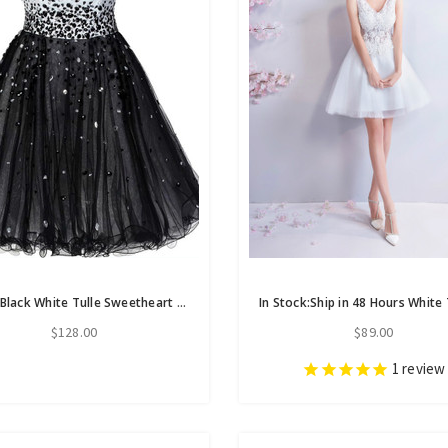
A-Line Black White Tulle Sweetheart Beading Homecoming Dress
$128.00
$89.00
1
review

..............................

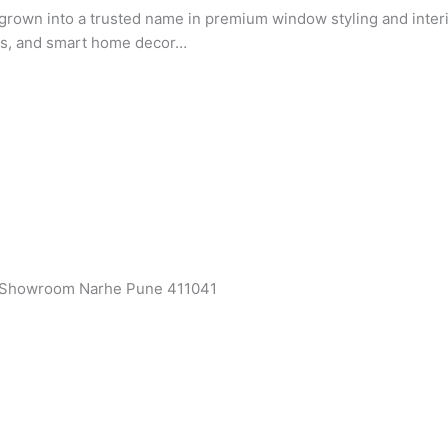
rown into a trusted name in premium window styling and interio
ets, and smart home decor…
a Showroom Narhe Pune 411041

..............................

Task directions:
Could you return exactly the lines above from the line with "rown into a" to the line with "a Showroom Narhe Pune 411041", both included, and nothing else?

Reply:
rown into a trusted name in premium window styling and interio
ets, and smart home decor…
a Showroom Narhe Pune 411041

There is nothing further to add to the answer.